— Work task —
Once the line containing "constitué de 65 à 85% de bioéthanol" is found in the records below, return it and each following line exactly, up to and including the line containing "No todo el mundo le encuentra el gusto", and nothing else.

— Records for this exercise —
—————

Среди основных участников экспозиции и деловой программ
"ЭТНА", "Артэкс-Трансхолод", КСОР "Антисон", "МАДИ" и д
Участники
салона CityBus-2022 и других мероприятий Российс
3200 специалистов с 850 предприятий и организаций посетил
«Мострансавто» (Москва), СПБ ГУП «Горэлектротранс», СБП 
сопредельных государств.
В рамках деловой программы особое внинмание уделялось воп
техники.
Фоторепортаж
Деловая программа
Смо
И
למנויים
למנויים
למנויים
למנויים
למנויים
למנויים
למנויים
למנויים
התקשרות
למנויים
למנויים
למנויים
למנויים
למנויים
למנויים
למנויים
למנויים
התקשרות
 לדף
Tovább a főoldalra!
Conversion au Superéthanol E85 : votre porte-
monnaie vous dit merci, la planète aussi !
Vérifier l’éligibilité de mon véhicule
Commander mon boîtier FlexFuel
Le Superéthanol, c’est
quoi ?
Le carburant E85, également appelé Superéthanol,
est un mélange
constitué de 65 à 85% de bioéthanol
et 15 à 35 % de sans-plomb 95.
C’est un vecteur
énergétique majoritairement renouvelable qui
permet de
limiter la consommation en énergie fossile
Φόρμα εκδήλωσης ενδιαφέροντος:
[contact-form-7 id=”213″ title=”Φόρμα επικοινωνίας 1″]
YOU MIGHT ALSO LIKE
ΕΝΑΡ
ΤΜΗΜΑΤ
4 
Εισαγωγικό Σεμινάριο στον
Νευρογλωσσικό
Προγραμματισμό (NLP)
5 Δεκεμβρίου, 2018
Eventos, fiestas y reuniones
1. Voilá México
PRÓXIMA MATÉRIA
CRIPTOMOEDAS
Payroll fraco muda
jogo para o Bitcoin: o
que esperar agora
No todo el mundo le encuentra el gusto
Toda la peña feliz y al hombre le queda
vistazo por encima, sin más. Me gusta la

—————

— Reply —
constitué de 65 à 85% de bioéthanol
et 15 à 35 % de sans-plomb 95.
C’est un vecteur
énergétique majoritairement renouvelable qui
permet de
limiter la consommation en énergie fossile
Φόρμα εκδήλωσης ενδιαφέροντος:
[contact-form-7 id=”213″ title=”Φόρμα επικοινωνίας 1″]
YOU MIGHT ALSO LIKE
ΕΝΑΡ
ΤΜΗΜΑΤ
4 
Εισαγωγικό Σεμινάριο στον
Νευρογλωσσικό
Προγραμματισμό (NLP)
5 Δεκεμβρίου, 2018
Eventos, fiestas y reuniones
1. Voilá México
PRÓXIMA MATÉRIA
CRIPTOMOEDAS
Payroll fraco muda
jogo para o Bitcoin: o
que esperar agora
No todo el mundo le encuentra el gusto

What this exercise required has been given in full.